** RECORDS SUPPLIED follows **

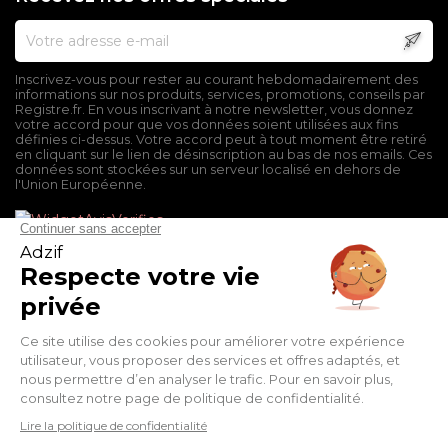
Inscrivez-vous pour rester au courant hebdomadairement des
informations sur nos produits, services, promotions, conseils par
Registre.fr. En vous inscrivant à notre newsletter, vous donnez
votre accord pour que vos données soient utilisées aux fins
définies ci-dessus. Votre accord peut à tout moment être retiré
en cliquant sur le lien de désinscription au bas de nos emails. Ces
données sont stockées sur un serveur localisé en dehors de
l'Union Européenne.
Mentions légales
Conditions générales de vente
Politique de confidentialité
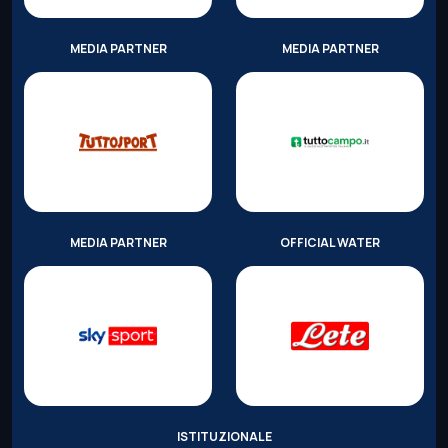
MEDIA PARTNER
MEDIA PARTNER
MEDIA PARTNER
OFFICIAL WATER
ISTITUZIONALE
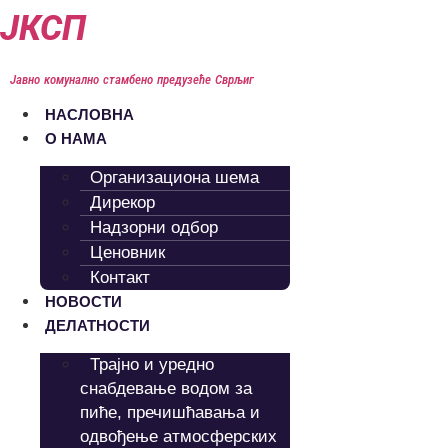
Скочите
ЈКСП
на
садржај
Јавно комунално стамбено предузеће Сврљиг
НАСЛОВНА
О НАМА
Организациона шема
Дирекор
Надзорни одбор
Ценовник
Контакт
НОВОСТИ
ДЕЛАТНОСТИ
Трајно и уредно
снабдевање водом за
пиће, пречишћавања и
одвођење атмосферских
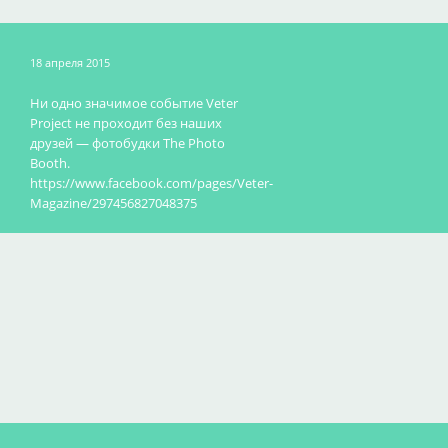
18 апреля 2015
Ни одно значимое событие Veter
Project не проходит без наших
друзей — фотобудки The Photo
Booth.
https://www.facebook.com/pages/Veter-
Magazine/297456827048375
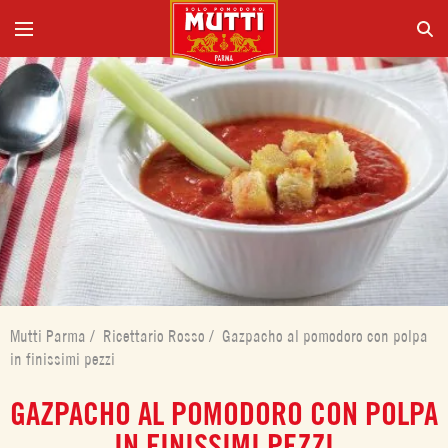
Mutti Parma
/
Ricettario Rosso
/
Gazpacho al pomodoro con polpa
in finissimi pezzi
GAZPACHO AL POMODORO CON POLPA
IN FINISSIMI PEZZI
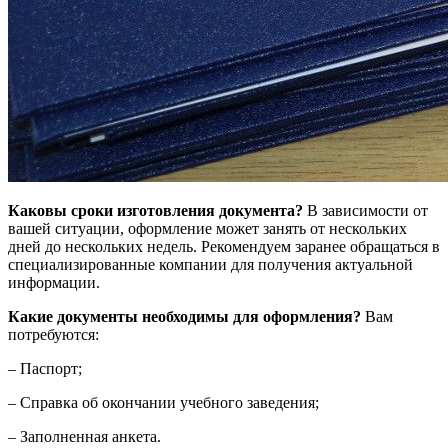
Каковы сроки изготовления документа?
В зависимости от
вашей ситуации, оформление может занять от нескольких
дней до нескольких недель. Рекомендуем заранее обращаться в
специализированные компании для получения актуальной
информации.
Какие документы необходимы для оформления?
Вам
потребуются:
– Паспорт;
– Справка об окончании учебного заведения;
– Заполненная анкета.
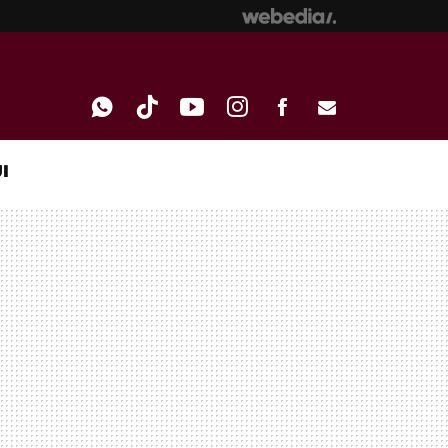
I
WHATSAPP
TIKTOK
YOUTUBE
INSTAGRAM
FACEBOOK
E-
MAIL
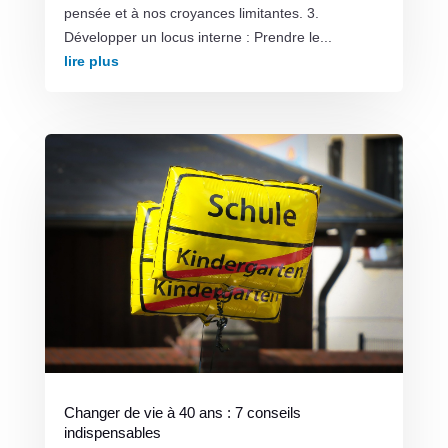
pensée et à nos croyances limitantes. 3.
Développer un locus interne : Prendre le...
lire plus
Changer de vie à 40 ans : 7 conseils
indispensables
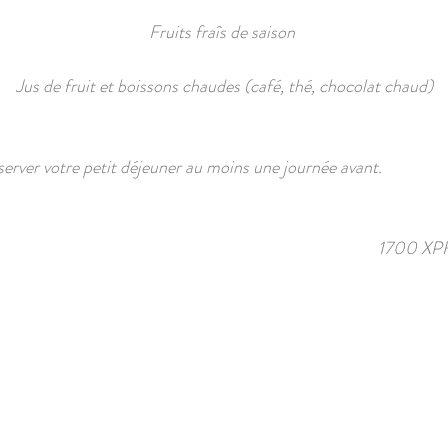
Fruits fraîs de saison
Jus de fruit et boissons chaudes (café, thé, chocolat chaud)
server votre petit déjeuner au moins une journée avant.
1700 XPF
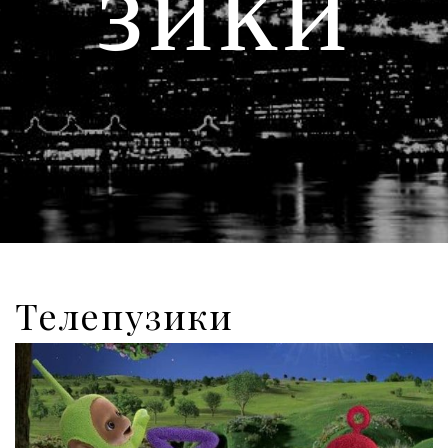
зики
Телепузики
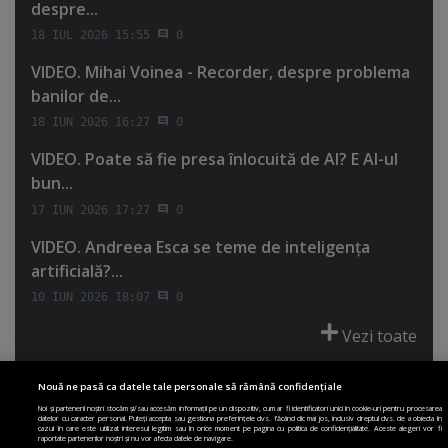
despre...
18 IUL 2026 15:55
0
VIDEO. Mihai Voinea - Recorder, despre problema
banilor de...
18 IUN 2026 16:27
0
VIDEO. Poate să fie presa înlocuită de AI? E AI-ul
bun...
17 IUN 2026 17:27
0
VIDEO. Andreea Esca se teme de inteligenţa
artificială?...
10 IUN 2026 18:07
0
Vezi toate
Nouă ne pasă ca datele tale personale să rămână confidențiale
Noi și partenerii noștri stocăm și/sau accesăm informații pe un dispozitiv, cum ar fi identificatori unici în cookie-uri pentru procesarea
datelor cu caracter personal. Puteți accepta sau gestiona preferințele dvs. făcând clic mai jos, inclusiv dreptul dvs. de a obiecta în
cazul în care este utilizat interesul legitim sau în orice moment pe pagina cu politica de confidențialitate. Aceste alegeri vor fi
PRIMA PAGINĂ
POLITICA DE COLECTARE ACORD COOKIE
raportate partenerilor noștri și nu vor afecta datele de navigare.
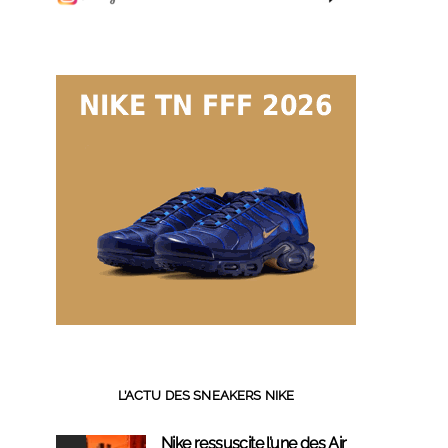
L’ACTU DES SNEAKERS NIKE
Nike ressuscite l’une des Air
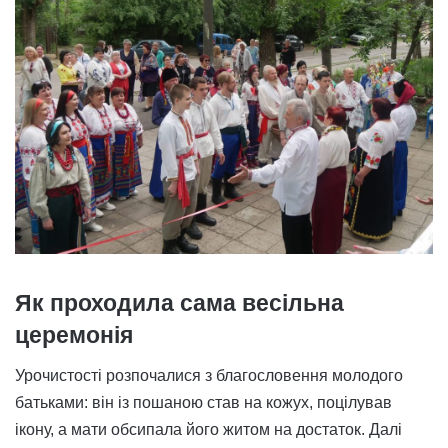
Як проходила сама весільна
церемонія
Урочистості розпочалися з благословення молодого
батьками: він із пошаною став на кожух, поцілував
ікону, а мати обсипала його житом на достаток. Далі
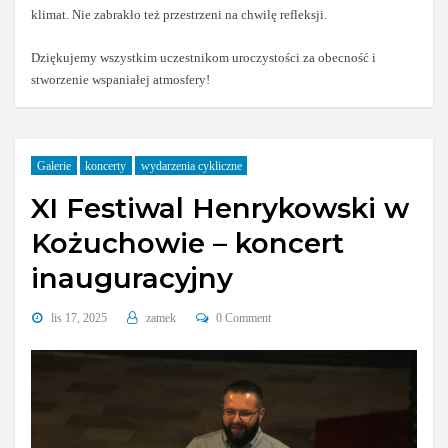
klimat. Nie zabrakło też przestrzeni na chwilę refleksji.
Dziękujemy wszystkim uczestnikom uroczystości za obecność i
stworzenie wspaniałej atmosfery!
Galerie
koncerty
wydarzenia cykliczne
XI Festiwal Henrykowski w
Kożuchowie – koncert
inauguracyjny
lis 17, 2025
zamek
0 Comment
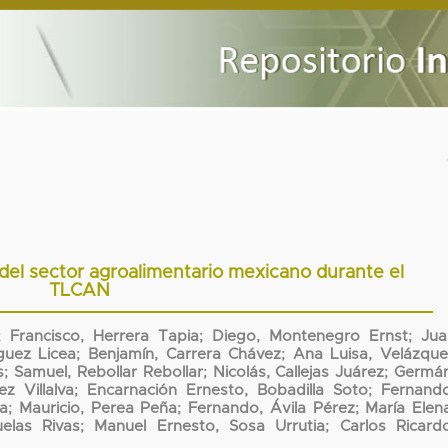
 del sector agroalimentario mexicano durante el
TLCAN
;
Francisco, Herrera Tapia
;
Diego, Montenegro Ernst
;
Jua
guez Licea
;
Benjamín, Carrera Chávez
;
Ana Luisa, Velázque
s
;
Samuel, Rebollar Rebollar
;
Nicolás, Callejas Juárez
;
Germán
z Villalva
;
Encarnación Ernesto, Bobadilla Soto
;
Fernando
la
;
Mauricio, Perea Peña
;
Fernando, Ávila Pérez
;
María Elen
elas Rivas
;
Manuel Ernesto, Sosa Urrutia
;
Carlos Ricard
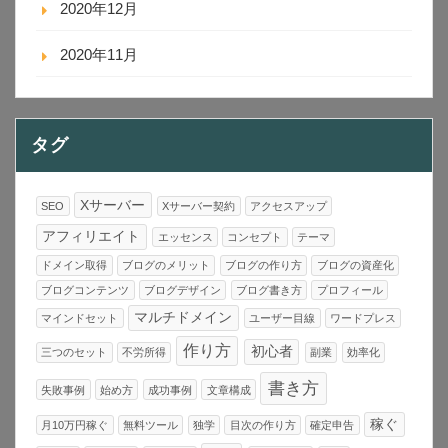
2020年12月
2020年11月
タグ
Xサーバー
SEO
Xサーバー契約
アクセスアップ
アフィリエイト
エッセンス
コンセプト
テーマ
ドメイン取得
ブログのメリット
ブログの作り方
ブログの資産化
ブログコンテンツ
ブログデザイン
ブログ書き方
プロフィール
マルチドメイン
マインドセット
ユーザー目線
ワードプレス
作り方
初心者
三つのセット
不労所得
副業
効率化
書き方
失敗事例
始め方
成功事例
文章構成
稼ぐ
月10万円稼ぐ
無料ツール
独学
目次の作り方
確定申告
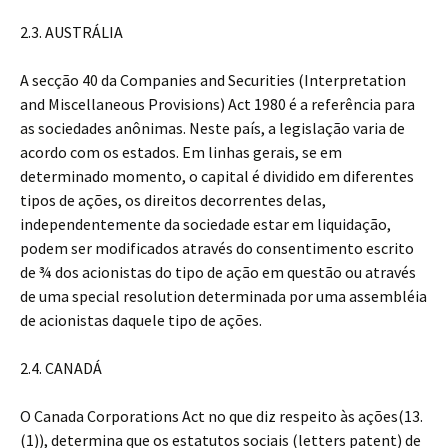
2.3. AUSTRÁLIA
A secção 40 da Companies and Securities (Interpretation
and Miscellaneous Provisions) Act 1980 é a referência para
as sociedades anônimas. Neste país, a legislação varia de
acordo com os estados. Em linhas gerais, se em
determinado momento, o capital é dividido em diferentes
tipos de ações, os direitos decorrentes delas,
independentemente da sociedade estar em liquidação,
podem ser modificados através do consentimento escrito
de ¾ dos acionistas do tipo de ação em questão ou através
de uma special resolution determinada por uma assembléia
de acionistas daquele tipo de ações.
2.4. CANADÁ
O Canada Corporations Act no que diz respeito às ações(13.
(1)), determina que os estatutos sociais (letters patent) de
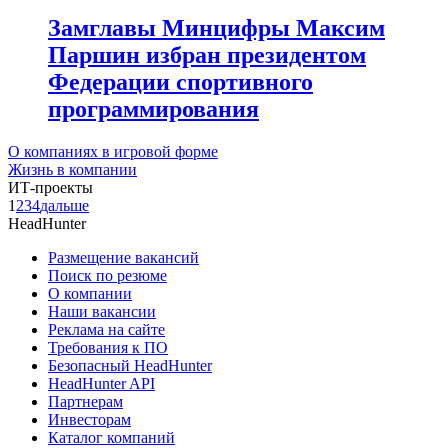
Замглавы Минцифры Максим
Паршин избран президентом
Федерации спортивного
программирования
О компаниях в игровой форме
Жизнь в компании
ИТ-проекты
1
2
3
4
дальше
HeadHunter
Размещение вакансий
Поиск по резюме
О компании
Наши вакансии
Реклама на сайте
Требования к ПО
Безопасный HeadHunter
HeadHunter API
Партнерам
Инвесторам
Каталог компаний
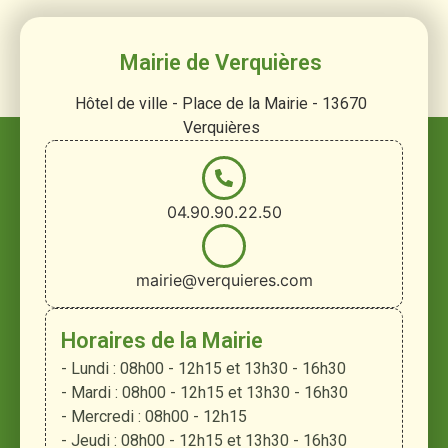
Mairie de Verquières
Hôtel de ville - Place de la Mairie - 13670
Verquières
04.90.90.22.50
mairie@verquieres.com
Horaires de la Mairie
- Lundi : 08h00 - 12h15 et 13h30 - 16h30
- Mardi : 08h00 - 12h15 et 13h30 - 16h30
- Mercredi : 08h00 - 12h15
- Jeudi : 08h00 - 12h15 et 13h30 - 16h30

** End of RECORDS SUPPLIED **

**YOUR ASSIGNMENT**. Report only the number of lines in the records that include the word "conseils".

**TASK SOLUTION**. 2